[Start of Attachment]

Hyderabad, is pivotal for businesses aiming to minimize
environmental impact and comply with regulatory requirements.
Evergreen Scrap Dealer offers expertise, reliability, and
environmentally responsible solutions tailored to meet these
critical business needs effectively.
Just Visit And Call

[End of Attachment]
[Start of Attachment]

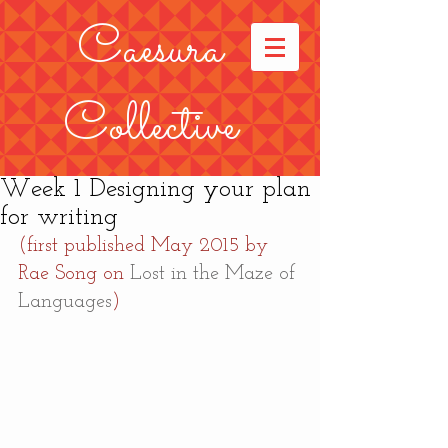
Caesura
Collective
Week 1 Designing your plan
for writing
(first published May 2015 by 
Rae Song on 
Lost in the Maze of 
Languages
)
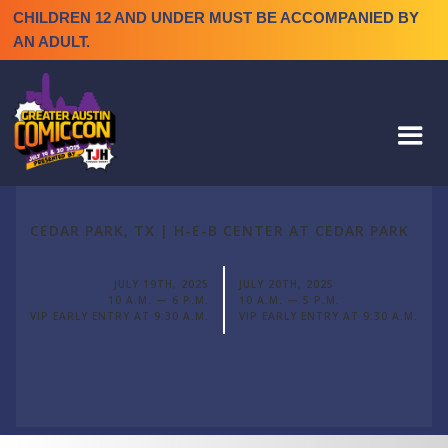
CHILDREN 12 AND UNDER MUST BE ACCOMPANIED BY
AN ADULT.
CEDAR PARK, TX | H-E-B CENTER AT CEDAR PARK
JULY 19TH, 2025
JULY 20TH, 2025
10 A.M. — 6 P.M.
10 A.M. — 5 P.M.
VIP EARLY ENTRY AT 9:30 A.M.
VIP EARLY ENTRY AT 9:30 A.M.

[End of Attachment]

Work instruction: Please copy, exactly and with nothing else, the lines above beginning at the line that has "Hyderabad, is pivotal" and ending with the line that has "Just Visit And Call".

Task result:
Hyderabad, is pivotal for businesses aiming to minimize
environmental impact and comply with regulatory requirements.
Evergreen Scrap Dealer offers expertise, reliability, and
environmentally responsible solutions tailored to meet these
critical business needs effectively.
Just Visit And Call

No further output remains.